C’est en regardant l’épisode qui célébrait les 20 ans d’existence des Simpsons – lequel traitait de la construction d’un mur séparant les habitants de Springfield de ceux d’Ogdenville, métaphore des 20 ans de la chute du Mur de Berlin et de l’érection du mur à la frontière américano-mexicaine – que l’idée d’analyser les dessins animés a surgi. «C’était un à-côté ludique dans le cadre de ma maîtrise, mais nous avons néanmoins effectué l’analyse rigoureusement», précise la jeune chercheuse.
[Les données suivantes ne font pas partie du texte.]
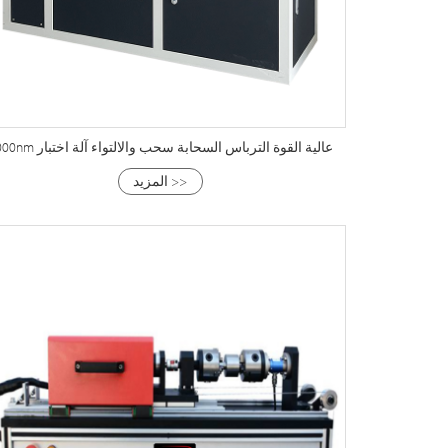
3000nm عالية القوة الترباس السحابة سحب والالتواء آلة اختبار
المزيد >>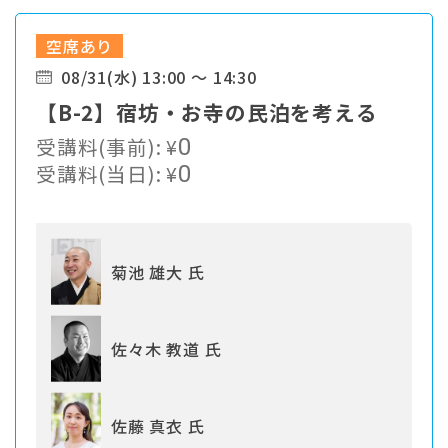
空席あり
08/31(水) 13:00 ～ 14:30
【B-2】宿坊・お寺の民泊を考える
受講料(事前):
¥
0
受講料(当日):
¥
0
菊池 雄大 氏
佐々木 教道 氏
佐藤 真衣 氏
Diversité et biais progressiste
Les deux chercheurs ont d’abord voulu vérifier si les dessins animés étudiés reflétaient la diversité des opinions sur les politiques d’immigration au sein de la société américaine. Pour ce faire, ils ont pris appui sur les quatre courants de pensée identifiés par Daniel Tichenor, professeur à l’Université de l’Oregon et spécialiste de l’immigration illégale, à savoir : la position cosmopolite (la plus progressiste, car ses partisans sont en faveur à la fois de l’admission des étrangers et de l’augmentation de leurs droits sur le territoire américain), la position restrictionniste classique (la plus conservatrice, car ses partisans souhaitent restreindre l’admission et les droits des étrangers), la position expansionniste de libre-marché (admission selon l’offre et la demande du marché de l’emploi, mais restriction des droits) et la position nationaliste égalitariste (admission restreinte, mais octroi de plus de droits aux immigrants déjà sur le territoire).
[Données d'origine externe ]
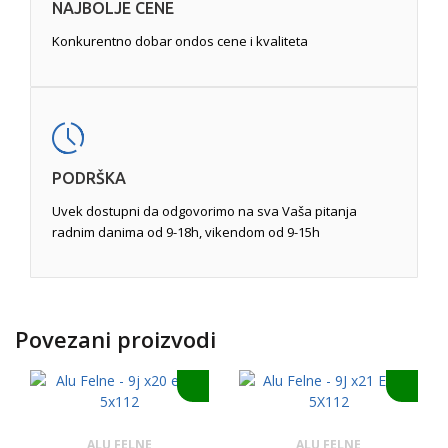
NAJBOLJE CENE
Konkurentno dobar ondos cene i kvaliteta
PODRŠKA
Uvek dostupni da odgovorimo na sva Vaša pitanja
radnim danima od 9-18h, vikendom od 9-15h
Povezani proizvodi
ALU FELNE
ALU FELNE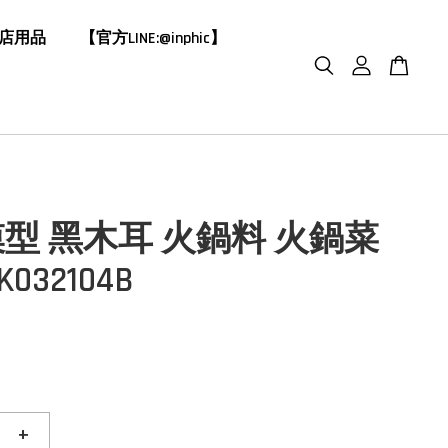
飯店用品
【官方LINE:@inphic】
型 黑木耳 火鍋料 火鍋菜
K032104B
+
Dans chacune des séries, les créateurs confient à certains personnages l’odieux ou le plaisir de véhiculer des idées liées à ces quatre courants de pensée, ont constaté les deux chercheurs. Les personnages les plus intelligents, comme Lisa Simpson ou comme Bryan, le chien de Family Guy, sont progressistes, tandis que ceux qui véhiculent les positions les plus conservatrices sont souvent ceux qui sont dépeints comme étant moins intelligents. «Même s’il y a une diversité de points de vue, pratiquement tous les personnages finissent par adopter la position cosmopolite à mesure que les épisodes progressent, souligne Julie Dufort. Ce n’est pas très surprenant, car les créateurs de ces séries sont souvent très à gauche. Ils incitent les téléspectateurs à adhérer à la position cosmopolite en dévalorisant les autres positions.»
«C’est le genre de recherche qui enrichit le contenu de mes cours sur la politique américaine, conclut Frédérick Gagnon, qui n’hésite pas à recourir à des exemples tirés de dessins animés, de séries télévisées, de films ou de jeux vidéos pour expliquer des notions théoriques. C’est apprécié des étudiants, car ils saisissent rapidement les comparaisons.»